Strongly Interacting One-Dimensional Systems with Small Mass Imbalance

TL;DR

This paper investigates how small mass differences affect the behavior and structure of strongly interacting one-dimensional bosonic systems with an impurity, revealing how trap shape influences impurity positioning and wave function degeneracy.

Contribution

It introduces an analysis of the impact of small mass asymmetry on strongly interacting 1D bosonic systems, extending previous models assuming identical masses.

Findings

Impurity position depends on trap shape and mass ratio.

Wave function degeneracy varies with mass asymmetry and trap potential.

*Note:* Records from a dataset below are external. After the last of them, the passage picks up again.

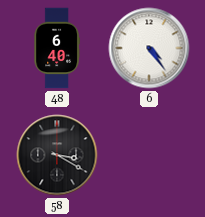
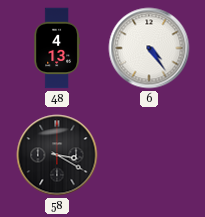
48: 6:40 -> 4:13
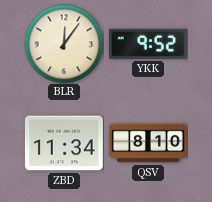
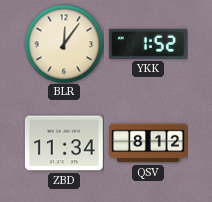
YKK: 9:52 -> 1:52
QSV: 8:10 -> 8:12
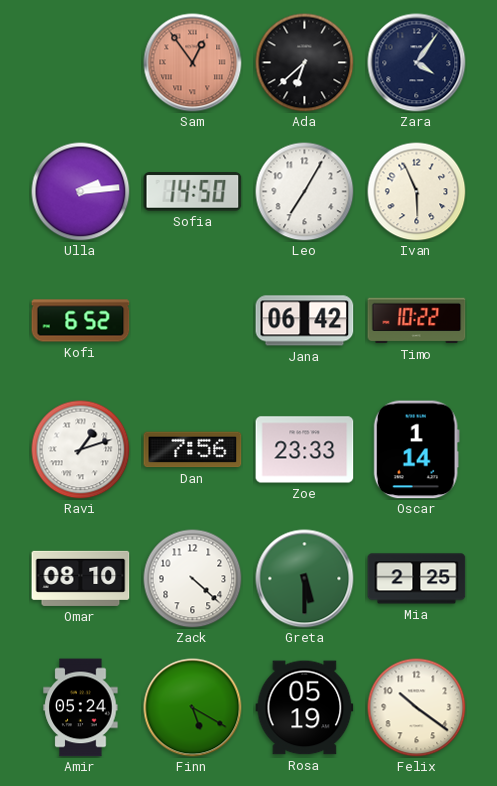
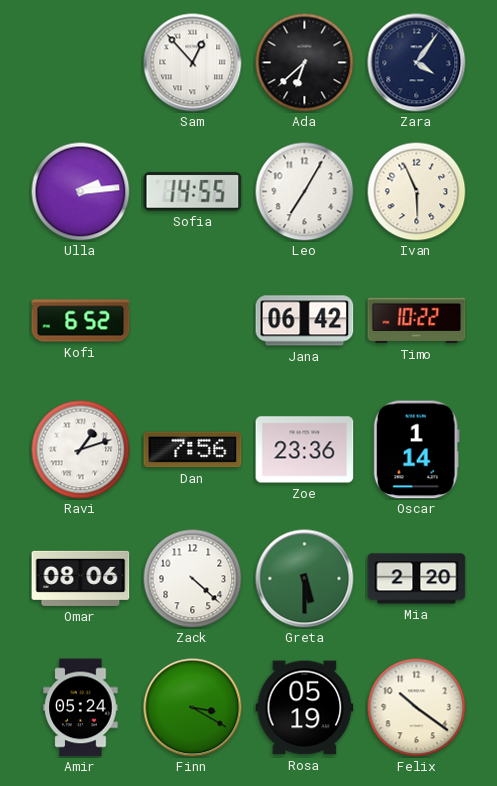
Sam: 12:54 -> 12:53
Sam dial: salmon -> white
Sofia: 14:50 -> 14:55
Zoe: 23:33 -> 23:36
Omar: 08:10 -> 08:06
Mia: 2:25 -> 2:20
Finn: 5:20 -> 3:20
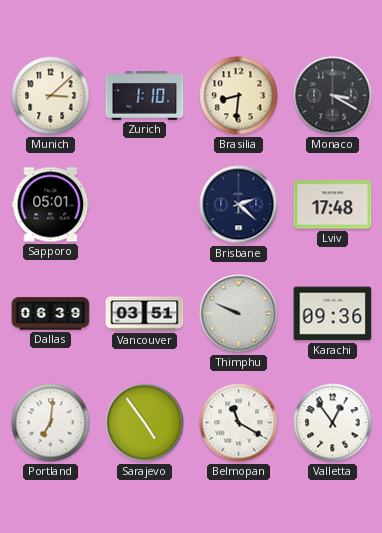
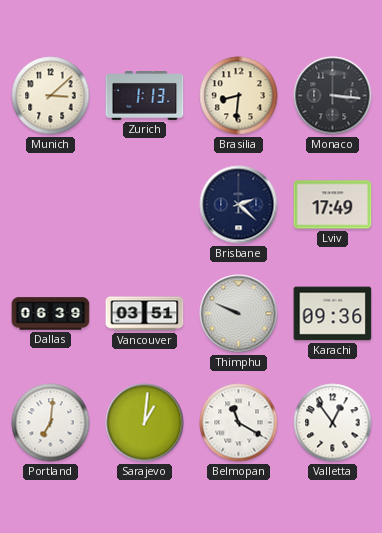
Zurich: 1:10 -> 1:13
Monaco: 3:20 -> 3:16
Sapporo: 05:01 -> none
Lviv: 17:48 -> 17:49
Sarajevo: 4:54 -> 1:01
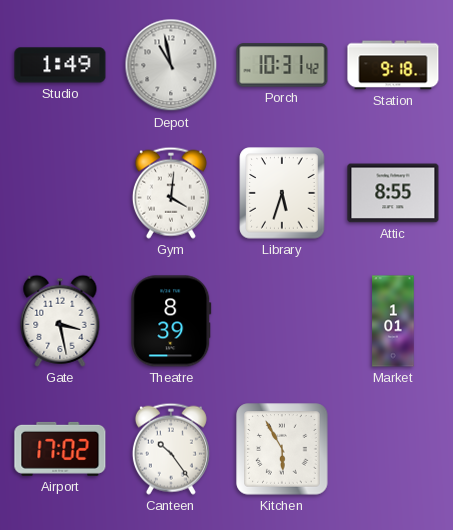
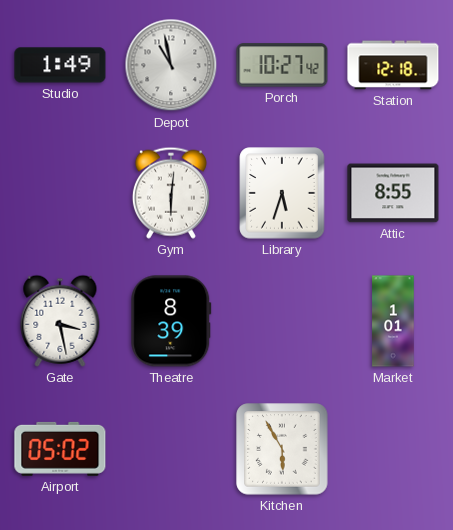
Porch: 10:31 -> 10:27
Station: 9:18 -> 12:18
Gym: 4:01 -> 6:01
Airport: 17:02 -> 05:02
Canteen: 10:24 -> none
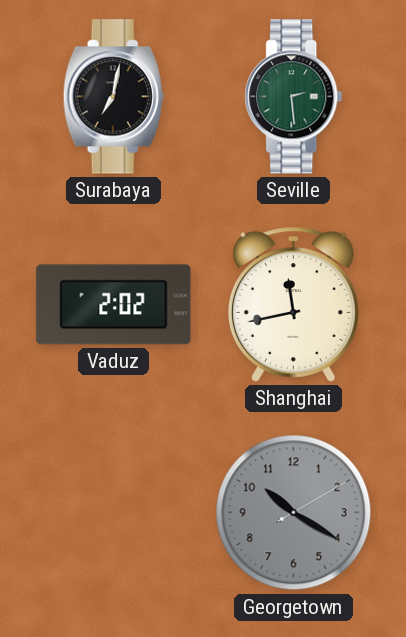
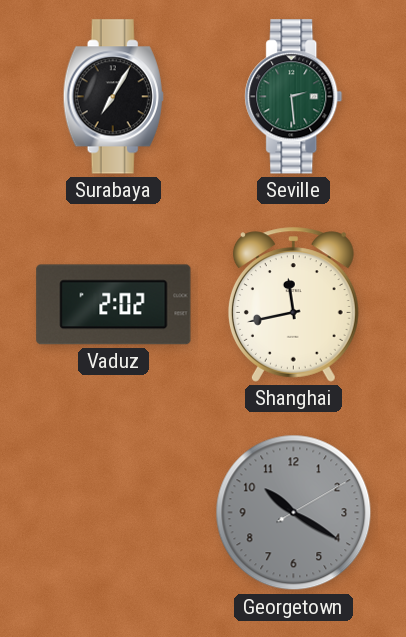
Surabaya: 7:02 -> 7:05
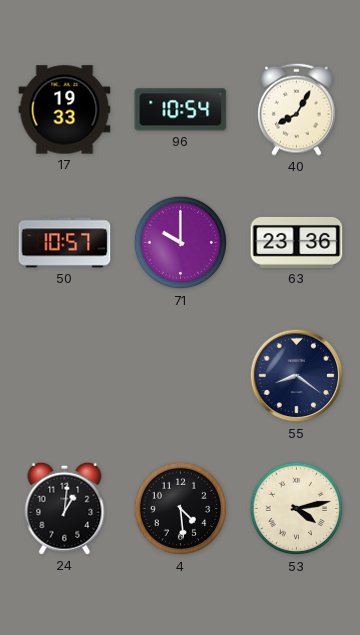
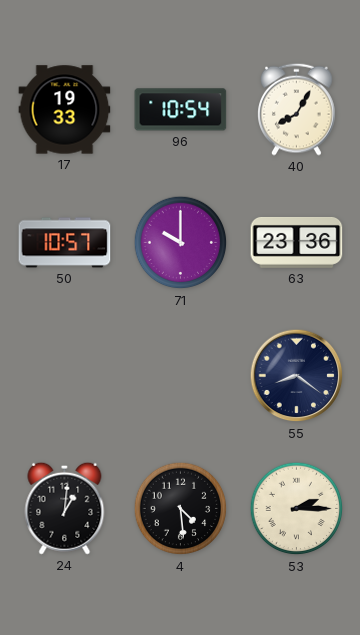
53: 4:13 -> 2:15
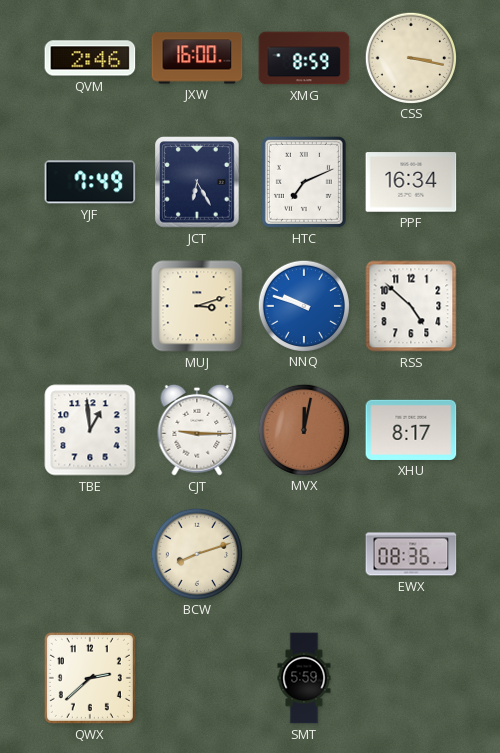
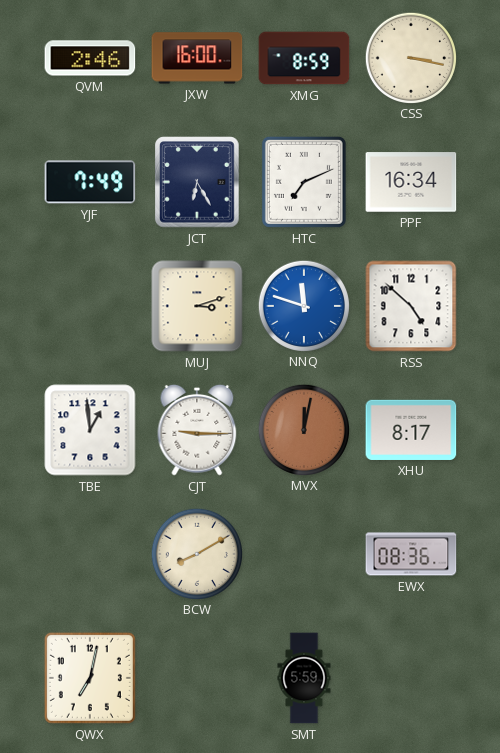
NNQ: 9:48 -> 11:48
BCW: 8:12 -> 8:10
QWX: 2:38 -> 7:02
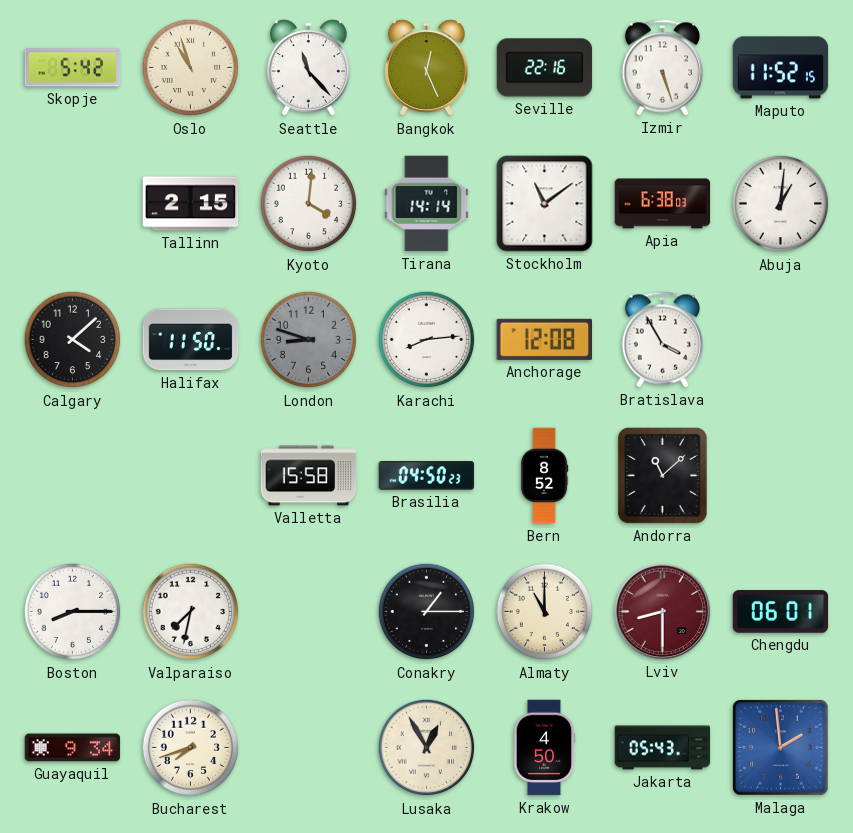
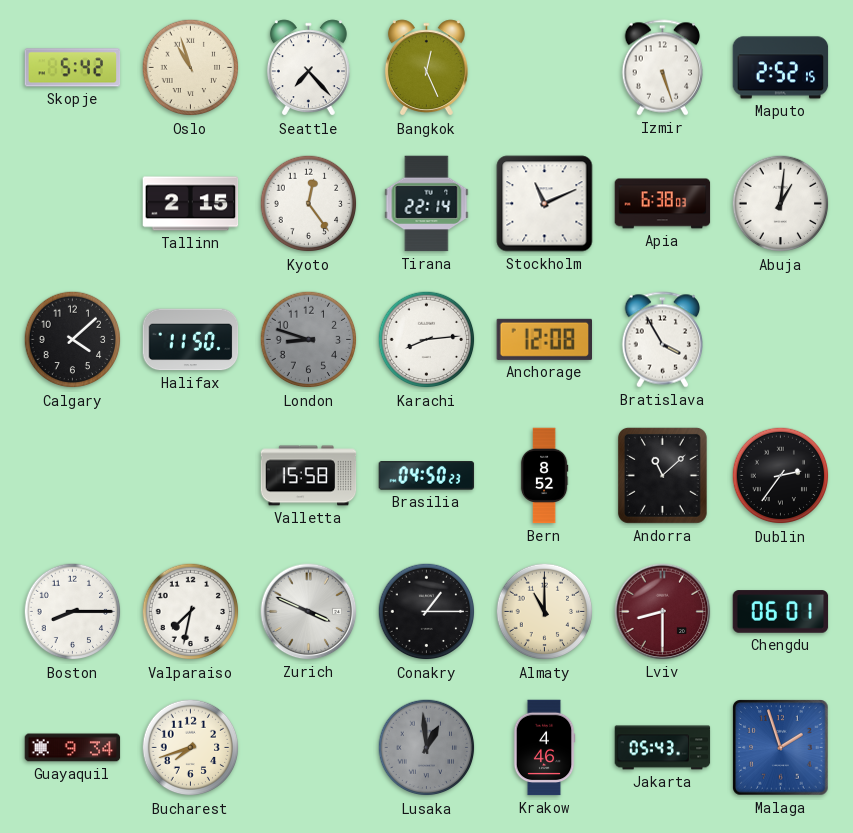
Seattle: 11:23 -> 7:23
Seville: 22:16 -> none
Maputo: 11:52 -> 2:52
Kyoto: 4:01 -> 12:24
Tirana: 14:14 -> 22:14
Stockholm: 11:09 -> 11:11
Dublin: none -> 2:36
Zurich: none -> 3:49
Lusaka: 12:55 -> 12:59
Lusaka dial: cream -> grey
Krakow: 4:50 -> 4:46
Malaga: 1:59 -> 1:57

Energy minimization shifts with impurity mass and confinement geometry.

Abstract

We study a strongly interacting system of N identical bosons and one impurity in a one-dimensional trap. First, we assume that the particles have identical masses and analyze the corresponding set-up. After that, we study the influence of a small mass asymmetry on our analysis. In particular, we discuss how the structure of the wave function and the degeneracy in the impenetrable regime depend on the mass ratio and the shape of the trapping potential. To illustrate our findings, we consider a four-body system in a box and in an oscillator. We show that in the former case the system has the smallest energy when a heavy (light) impurity is close to the edge (center) of the trap. And we demonstrate that the opposite is true in the latter case.